Superintendents learn early in their careers that moving the sticks a little at a time is still progress - and moving forward is better than not moving at all or moving backwards. Institutional barriers and other obstacles common in education can frustrate superintendents who are hired by school boards to improve student outcomes. But institutionally speaking, it takes time to effect positive change in education and sometimes many, many years to realize it.


This concept has struck me as I witness the accelerated pace of change brought on by the pandemic. Overnight, districts have become 1:1 with computers and connective devices. Districts have trained all staff to operate in a remote environment and effectively leverage technology as a teaching, learning, and communication tool. It's been nearly thirty years since the advent of the promise that technology would level the playing field. Suddenly, the playing field is level, at least when it comes to access.


Many districts have also created a variety of program delivery options for students depending on their needs and the conditions in their lives. Districts that heretofore offered few if any options to the institutional model that amounted to the positive and negative sanctioning of certain role behaviors are expanding the education menu and providing students a taste of the future. And not through technology. Instead, by focusing on the power and potential of individuals and strengthening interpersonal connections to power students' potential.


The COVID mindset has moved us away from personalizing for students to personalizing with them. Primarily, this has occurred as a result of teaching social and emotional skills necessary for students to survive and thrive in remote learning spaces. Students are having to play a larger role in shaping their own learning experiences. The autonomy of distance learning fosters self-regulation and emotional control. The more independent students are the more aware they are of their emotions and the more successful they become in controlling impulses. It's a pandemic silver lining and a true blessing in disguise, if ever there were a blessing resulting from a pandemic.
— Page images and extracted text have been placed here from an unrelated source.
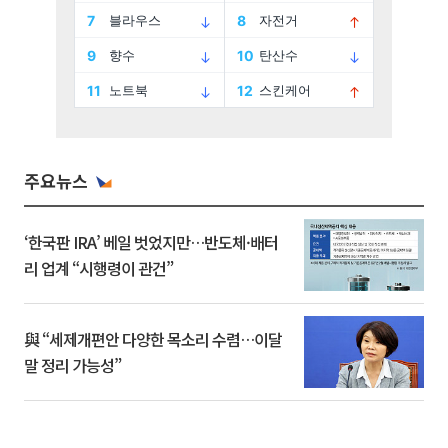
주요뉴스
‘한국판 IRA’ 베일 벗었지만…반도체·배터
리 업계 “시행령이 관건”
與 “세제개편안 다양한 목소리 수렴…이달
말 정리 가능성”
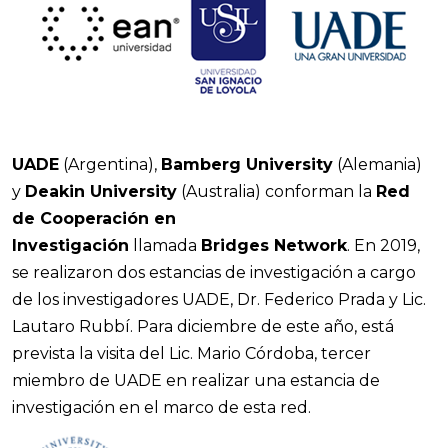
UADE
(Argentina),
Bamberg University
(Alemania)
y
Deakin University
(Australia) conforman la
Red
de Cooperación en
Investigación
llamada
Bridges Network
. En 2019,
se realizaron dos estancias de investigación a cargo
de los investigadores UADE, Dr. Federico Prada y Lic.
Lautaro Rubbí. Para diciembre de este año, está
prevista la visita del Lic. Mario Córdoba, tercer
miembro de UADE en realizar una estancia de
investigación en el marco de esta red.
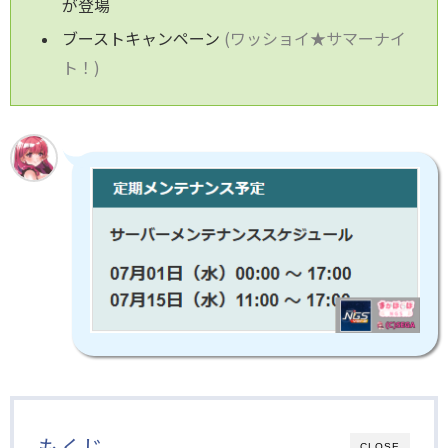
が登場
ブーストキャンペーン
(ワッショイ★サマーナイ
ト！)
もくじ
CLOSE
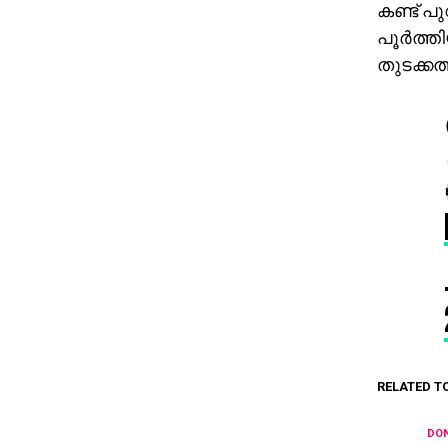
കണ്ട് 
പൂര്‍ത്
തുടക്കത്
RELATED T
DON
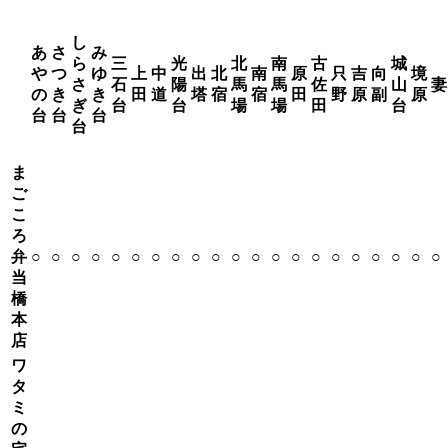
し
あ
さ
み
ら
三
光
北
南
古
城
や
つ
ゆ
上
中
出
北
南
原
只
吉
向
境
さ
石
陽
馬
馬
佐
山
妻
の
き
き
田
道
塔
宿
宿
田
野
原
副
原
ぎ
台
台
場
場
田
台
台
台
台
台
ま
ご
こ
ろ
弁
○
○
○
○
○
○
○
○
○
○
○
○
○
○
○
○
○
○
○
○
○
当
橋
本
店
ワ
タ
ミ
の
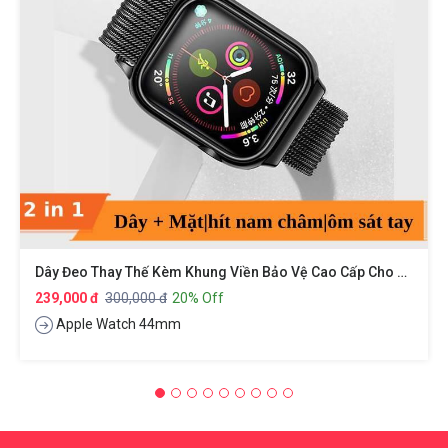
Dây Đeo Thay Thế Kèm Khung Viền Bảo Vệ Cao Cấp Cho Apple Watch 44mm Hiệu Usams
239,000 đ
300,000 đ
20% Off
Apple Watch 44mm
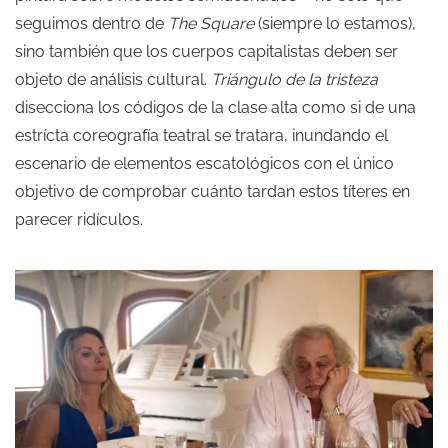
seguimos dentro de
The Square
(siempre lo estamos),
sino también que los cuerpos capitalistas deben ser
objeto de análisis cultural.
Triángulo de la tristeza
disecciona los códigos de la clase alta como si de una
estrícta coreografía teatral se tratara, inundando el
escenario de elementos escatológicos con el único
objetivo de comprobar cuánto tardan estos títeres en
parecer ridículos.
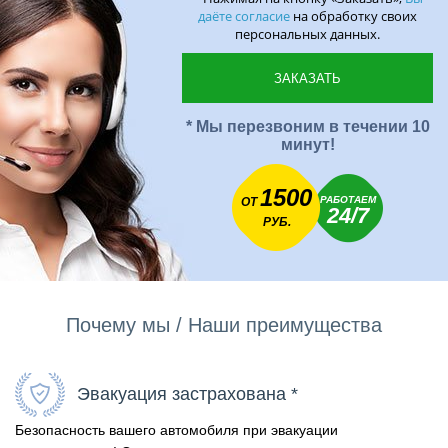
даёте согласие
на обработку своих
персональных данных.
* Мы перезвоним в течении 10
минут!
1500
РАБОТАЕМ
ОТ
24/7
РУБ.
Почему мы / Наши преимущества
Эвакуация застрахована *
Безопасность вашего автомобиля при эвакуации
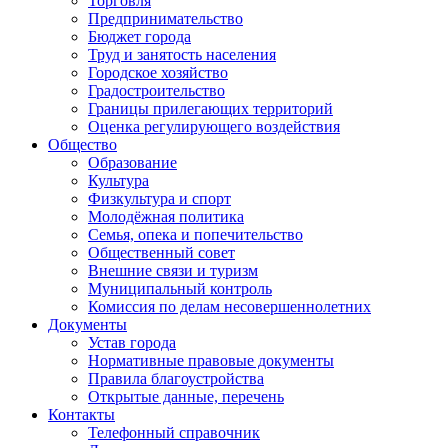
Торговля
Предпринимательство
Бюджет города
Труд и занятость населения
Городское хозяйство
Градостроительство
Границы прилегающих территорий
Оценка регулирующего воздействия
Общество
Образование
Культура
Физкультура и спорт
Молодёжная политика
Семья, опека и попечительство
Общественный совет
Внешние связи и туризм
Муниципальный контроль
Комиссия по делам несовершеннолетних
Документы
Устав города
Нормативные правовые документы
Правила благоустройства
Открытые данные, перечень
Контакты
Телефонный справочник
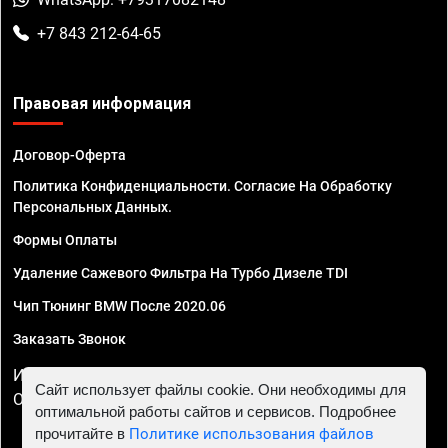
+7 843 212-64-65
Правовая информация
Договор-Оферта
Политика Конфиденциальности. Согласие На Обработку
Персональных Данных.
Формы Оплаты
Удаление Сажевого Фильтра На Турбо Дизеле TDI
Чип Тюнинг BMW После 2020.06
Заказать Звонок
ИП Смирнов Георгий Павлович. ИНН 781302555843,
Сайт использует файлы cookie. Они необходимы для
ОГРНИП 324470400032610
оптимальной работы сайтов и сервисов. Подробнее
прочитайте в
Политике использования файлов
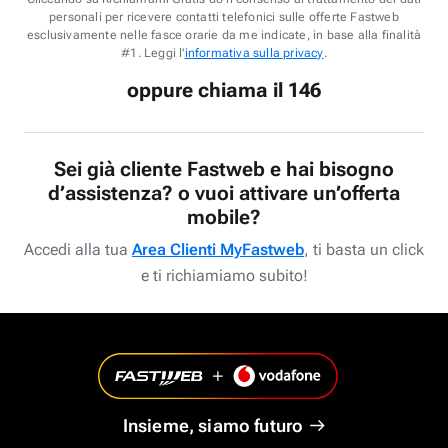
personali per ricevere contatti telefonici sulle offerte Fastweb
esclusivamente nelle fasce orarie da me indicate, in base alla finalità
#1. Leggi l'
informativa sulla privacy
.
oppure chiama il 146
Sei già cliente Fastweb e hai bisogno
d’assistenza? o vuoi attivare un’offerta
mobile?
Accedi alla tua
Area Clienti MyFastweb
, ti basta un click
e ti richiamiamo subito!
Insieme, siamo futuro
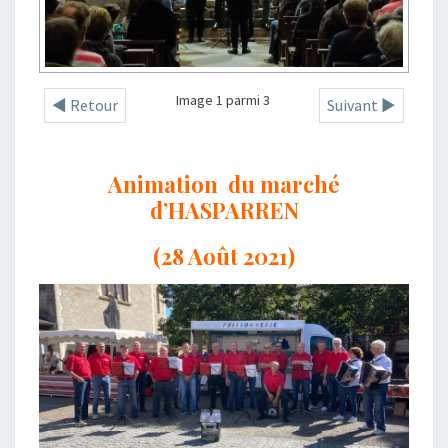
Image 1 parmi 3
◄ Retour
Suivant ►
Animation du marché
d’HASPARREN
(28 Août 2021)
Superintendents who have been plodding along ten yards at a time are suddenly lighting up the scoreboard. But they would be wise to recognize the fundamental distinction between pre-COVID and post-Covid education and not be overly fascinated by the infinite variety of possibilities that have emerged practically by happenstance, not because they were drawn up that way. At the same time it's a perfect example of how a threat can become an opportunity. To institutionalize it requires a measured approach.


Ten yards at a time sounds just about right.